My boys are always up for making things that fly (paper airplanes, paper flyers, rockets, etc.). Last week we explored the role of air and gravity as we raced a paper circle and a coin to see which would fall first (check that out here).
To continue the lesson in weight, gravity, and airflow, we made two simple paper flyers. If your kids have enjoyed throwing helicopter seeds in the air to watch them spiral to the ground, this is a must-do.
What You Need
Paper (we used card stock and lightweight office paper)
What to Do: Flipping Fish Flyer
Cut a one-inch strip off the short end of your paper (final dimensions: 1 inch by 8.5 inches). Cut a small slit in one end about three-fourths of the way across the width of the paper. Turn the paper and do the same to the other end.

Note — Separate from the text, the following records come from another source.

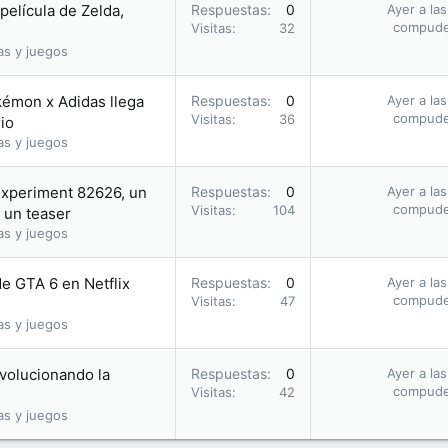
película de Zelda,
Respuestas
0
Ayer a la
compud
Visitas
32
as y juegos
kémon x Adidas llega
Respuestas
0
Ayer a la
compud
Visitas
36
io
as y juegos
Experiment 82626, un
Respuestas
0
Ayer a la
compud
Visitas
104
 un teaser
as y juegos
de GTA 6 en Netflix
Respuestas
0
Ayer a la
compud
Visitas
47
as y juegos
evolucionando la
Respuestas
0
Ayer a la
compud
Visitas
42
as y juegos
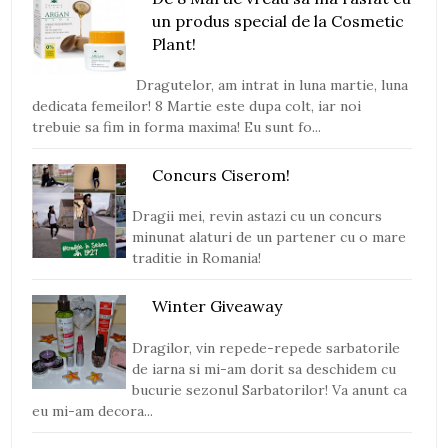
un produs special de la Cosmetic
Plant!
Dragutelor, am intrat in luna martie, luna
dedicata femeilor! 8 Martie este dupa colt, iar noi
trebuie sa fim in forma maxima! Eu sunt fo...
Concurs Ciserom!
Dragii mei, revin astazi cu un concurs
minunat alaturi de un partener cu o mare
traditie in Romania!
Winter Giveaway
Dragilor, vin repede-repede sarbatorile
de iarna si mi-am dorit sa deschidem cu
bucurie sezonul Sarbatorilor! Va anunt ca
eu mi-am decora...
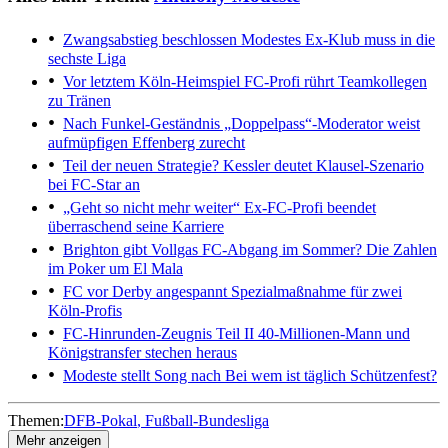
Zwangsabstieg beschlossen
Modestes Ex-Klub muss in die
sechste Liga
Vor letztem Köln-Heimspiel
FC-Profi rührt Teamkollegen
zu Tränen
Nach Funkel-Geständnis
„Doppelpass“-Moderator weist
aufmüpfigen Effenberg zurecht
Teil der neuen Strategie?
Kessler deutet Klausel-Szenario
bei FC-Star an
„Geht so nicht mehr weiter“
Ex-FC-Profi beendet
überraschend seine Karriere
Brighton gibt Vollgas
FC-Abgang im Sommer? Die Zahlen
im Poker um El Mala
FC vor Derby angespannt
Spezialmaßnahme für zwei
Köln-Profis
FC-Hinrunden-Zeugnis Teil II
40-Millionen-Mann und
Königstransfer stechen heraus
Modeste stellt Song nach
Bei wem ist täglich Schützenfest?
Themen:
DFB-Pokal
Fußball-Bundesliga
Mehr anzeigen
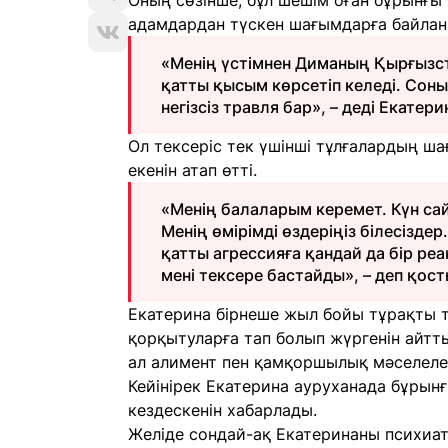
Оның сөзінше, бұл шешім оған бұрынғы к
адамдардан түскен шағымдарға байлан
«Менің үстімнен Диманың Қырғызст
қатты қысым көрсетіп келеді. Сон
негізсіз травля бар», – деді Екатер
Ол тексеріс тек үшінші тұлғалардың ш
екенін атап өтті.
«Менің балаларым керемет. Күн с
Менің өмірімді өздеріңіз білесізд
қатты агрессияға қандай да бір реа
мені тексере бастайды», – деп қос
Екатерина бірнеше жыл бойы тұрақты 
қорқытуларға тап болып жүргенін айтты
ал алимент пен қамқоршылық мәселеле
Кейінірек Екатерина ауруханада бұрын
кездескенін хабарлады.
Желіде сондай-ақ Екатеринаны психиат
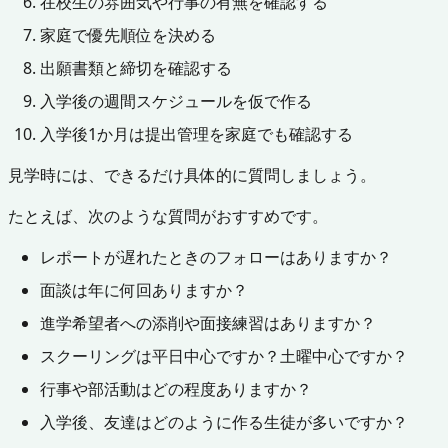
在校生の雰囲気や行事の有無を確認する
家庭で優先順位を決める
出願書類と締切を確認する
入学後の週間スケジュールを仮で作る
入学後1か月は提出管理を家庭でも確認する
見学時には、できるだけ具体的に質問しましょう。
たとえば、次のような質問がおすすめです。
レポートが遅れたときのフォローはありますか？
面談は年に何回ありますか？
進学希望者への添削や面接練習はありますか？
スクーリングは平日中心ですか？土曜中心ですか？
行事や部活動はどの程度ありますか？
入学後、友達はどのように作る生徒が多いですか？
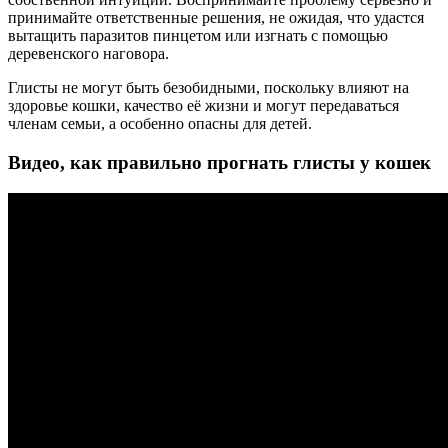
принимайте ответственные решения, не ожидая, что удастся
вытащить паразитов пинцетом или изгнать с помощью
деревенского наговора.
Глисты не могут быть безобидными, поскольку влияют на
здоровье кошки, качество её жизни и могут передаваться
членам семьи, а особенно опасны для детей.
Видео, как правильно прогнать глисты у кошек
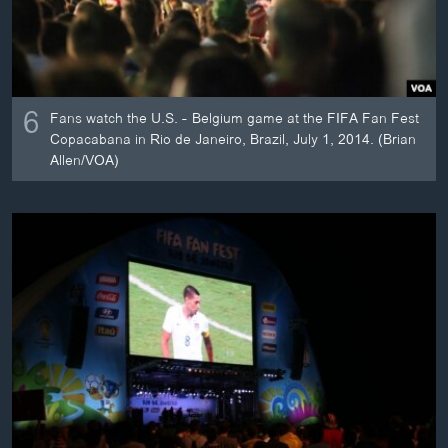
6
Fans watch the U.S. - Belgium game at the FIFA Fan Fest
Copacabana in Rio de Janeiro, Brazil, July 1, 2014. (Brian
Allen/VOA)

Now thread the paper slits through each other, making a fish shape.
With someone standing by to make sure you don't fall, stand on a chair and toss the fish into the air. Watch it float to the ground.
What to Do: Triangle Flipping Flyer
Cut a 2-inch by 5.5-inch rectangle out of paper. Make two cuts each approximately 1/3rd from the long edges. Cut in from one short side, then turn and cut in from the other. Now tape the two ends together to form a triangle.
Again, standing (with a spotter) on a chair, release the triangle and watch it twirl to the ground.
Try making the flyers out of two different weights of paper or make some smaller/larger to see which flips and floats to the ground faster.
This great idea came from the book Science Play! by Jill Frankel Hauser.